An average call about a bill, which may last no more than 12 minutes, costs $50, Hantho says. "This is what our customers are telling us. The good news is that not all customers call about their bills. The bad news is that a single call can wipe out your profits from a month of business for that customer. The solution, in our mind, is to present bills on-line and link the bills to self-help. Allow the firm to drill down for more information. We have seen telecom firms extend their customer care out of the call centre and onto the Web to enable them to help themselves. For frequently asked questions, the cost is nominal. Some of the services telecoms offer their own customers include a 'who called me' service that allows the customer to key in a number and find out the name associated with it."
More complex and potentially costly telecom-customer queries, such as those that may question whether calls are within a subscriber's call plan, can be handled on-line, Hantho says.
"You may have signed up for e-mail access on your digital wireless phone," he says. "The telco knows how I use the phone. When my bill pops on the Net when the customer initiates a query, the company should be able to review the account and make recommendations on how the customer can make better use of the technology or change the plan."

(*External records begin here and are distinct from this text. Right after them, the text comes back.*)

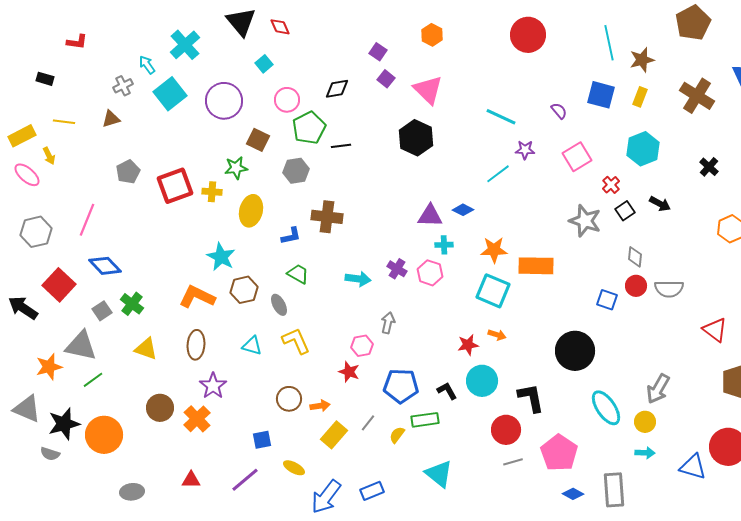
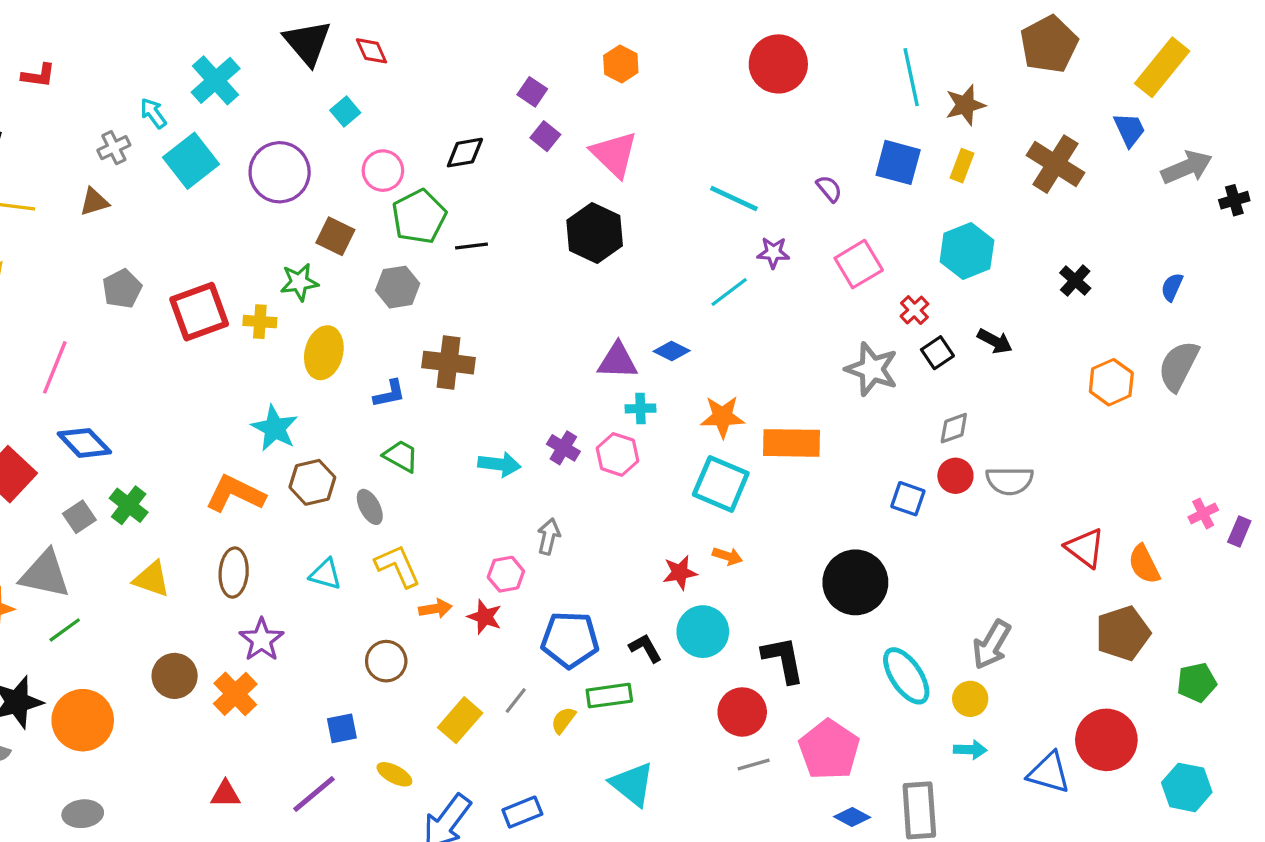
gray diamond: (635, 257) -> (954, 428), turned 65
orange arrow: (320, 406) -> (435, 609), moved
gray ellipse: (132, 492) -> (83, 814), moved

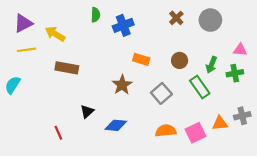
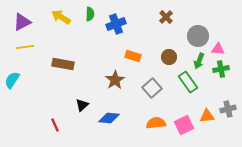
gray circle: (210, 20) -> (198, 36), moved
yellow arrow: (55, 34) -> (61, 17), moved
pink triangle: (240, 50) -> (218, 49), moved

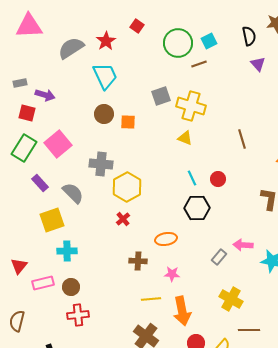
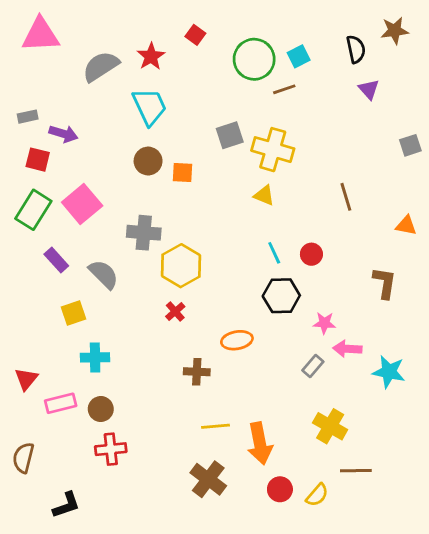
yellow square: (52, 220) -> (74, 313), size x0.7
pink star: (172, 274) -> (324, 323), moved

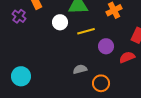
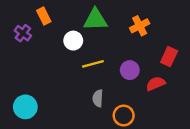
yellow line: (86, 31) -> (93, 64), moved
gray semicircle: (80, 69) -> (98, 98), turned -72

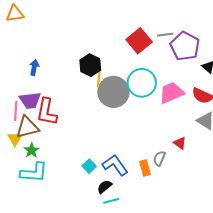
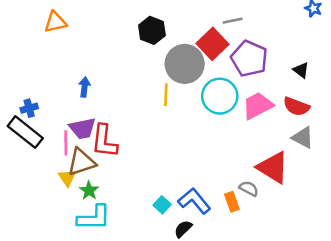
gray line: (165, 35) -> (233, 21), moved
purple pentagon: (185, 46) -> (249, 59), moved
black hexagon: (90, 65) -> (152, 30), moved
gray circle: (113, 92) -> (185, 64), moved
red triangle: (180, 143) -> (273, 167), size x2.0
gray semicircle: (159, 158) -> (249, 189), turned 98

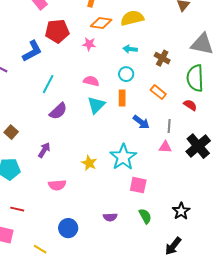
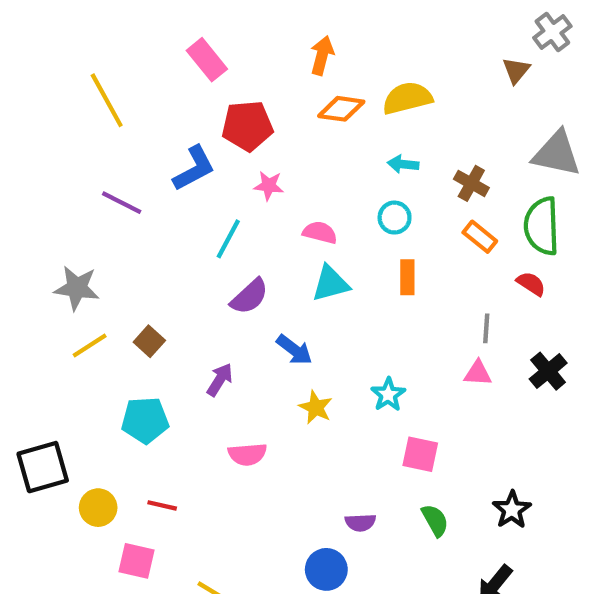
pink star: (89, 44) -> (269, 186), moved
orange rectangle: (158, 92) -> (480, 237), moved
orange rectangle: (122, 98) -> (407, 277), moved
cyan triangle: (96, 105) -> (331, 284), turned 30
blue arrow: (141, 122) -> (294, 350), moved
black cross: (198, 146) -> (548, 371), size x0.7
cyan star: (123, 157) -> (388, 395), size x0.6
blue circle: (68, 228) -> (326, 569), moved

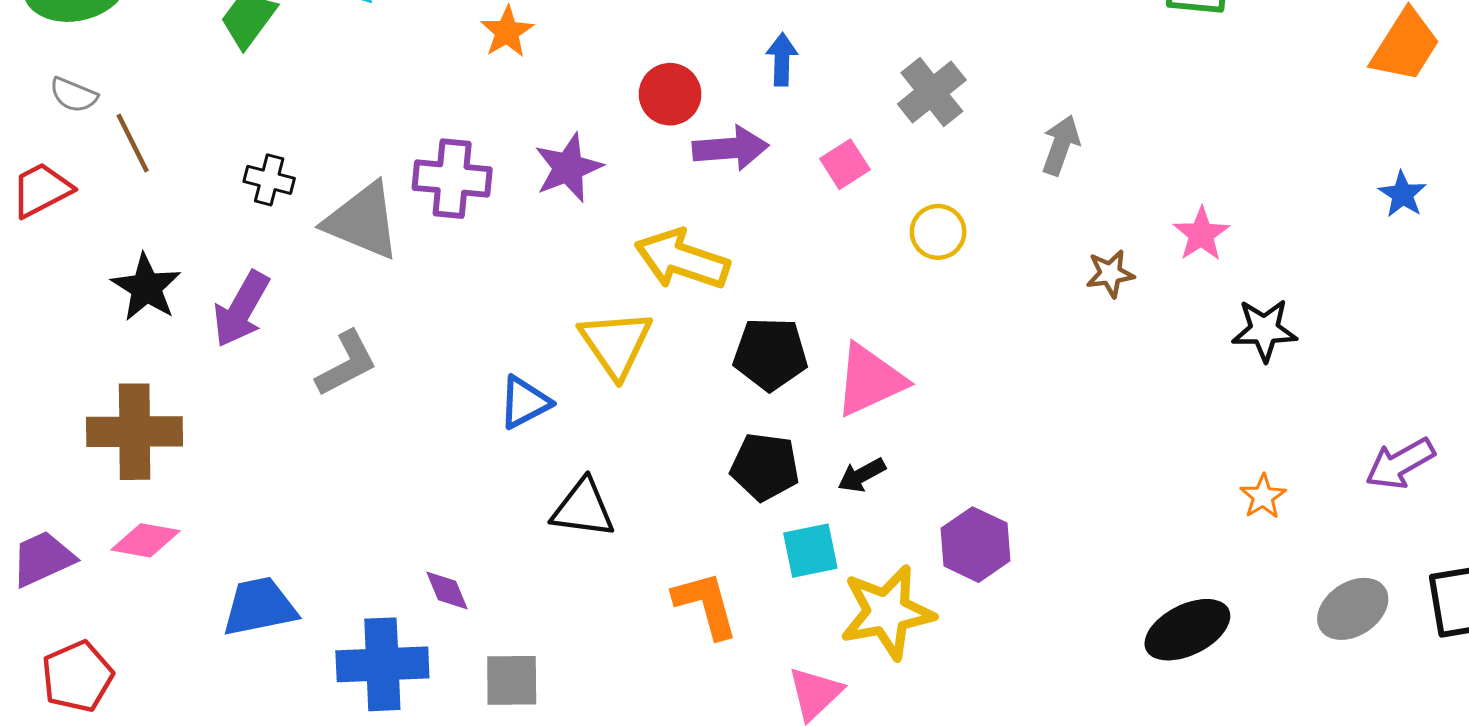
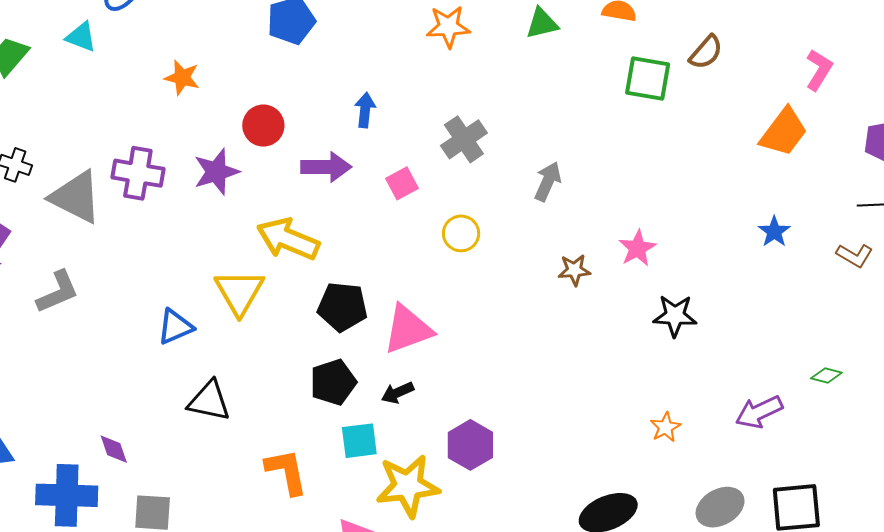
orange star: (507, 32) -> (182, 78), turned -30
red circle: (670, 94) -> (263, 126), moved
black pentagon: (765, 467) -> (333, 382), turned -30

The technology to do immediate call-traffic analysis is available, but no telco in Canada or the United States currently does it, Hantho says, adding, "Our firm can do this, and it would be possible to implement it for no more than a few hundred thousand dollars for a customer that already has a Web-accessible customer database."
Would this really be cost efficient? Yes, Hantho says. "You measure against call-centre activity and see how much it declines after call-analysis software is installed. You also have to check Web-site hits to ensure that the traffic that has left the call centres has moved to your Web site."

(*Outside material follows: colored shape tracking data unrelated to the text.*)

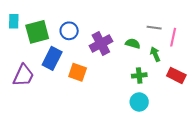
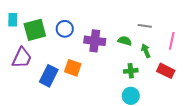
pink line: (173, 37) -> (172, 41), moved
purple cross: (101, 44) -> (95, 41), turned 35
blue rectangle: (52, 58) -> (49, 76), moved
purple trapezoid: (23, 75) -> (22, 58), moved

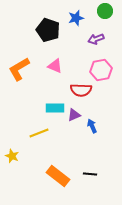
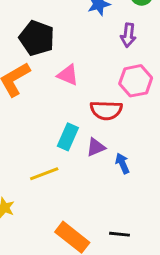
black pentagon: (48, 30) -> (37, 38), moved
purple arrow: (96, 39) -> (128, 35), turned -63
cyan rectangle: (55, 108) -> (68, 137), turned -66

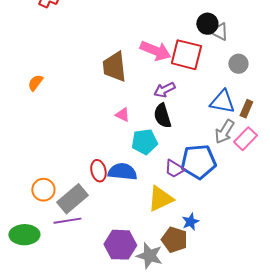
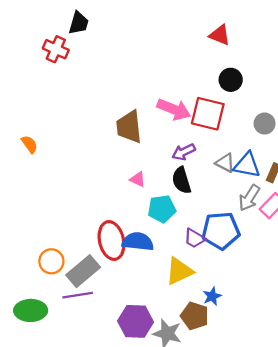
gray triangle: (219, 32) -> (225, 163), moved
orange semicircle: (35, 83) -> (30, 144), moved, turned 108
red ellipse: (98, 171) -> (112, 241), size x1.6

He continues: "To demonstrate that interactive account-query systems are working, we like to see a reduction in customer turnover. A major issue for companies today is what we call 'churn' -- customers defecting to competitors."
"We know that in wireless, the churn rate can be 2 to 3 per cent annually. If you can measure a better relationship between improved customer service and a reduction in the defection rate, then you have hit the sweet spot in terms of payback of what enhanced customer handling costs."
The concept behind costing forgone relationships relies on a what-might-have-been concept of opportunity profit. "If a firm has not kept a customer for as long as needed to get a return on investment, including the cost of acquiring the customer, the investment in that customer is lost," Hantho says.
Enchanced bill-analysis service reduces not only the direct costs of finding out information about accounts, it also reduces the opportunity cost of losing a customer to a competitor, Hantho says.
In the larger world of cost-tracking and administration, software that improves customer retention and reduces the cost of "care and feeding" a customer also trims visible and invisible costs. There is nothing invisible in the math that says that a customer acquired today has to produce a return.
"But that return may require a relationship of months. In the business of cellphones . . . maintaining the relationship is the condition of profitability. And helping the customer to make the most of the service is the means by which telcos can raise their own profits."
Today, firms that provide services to their customers have to understand profitability not just by line or business, product or service, but also by the customer. So the new math that will make companies successful will allow them to retain profitable customers and create strategies to turn even unprofitable accounts into ones that generate acceptable returns.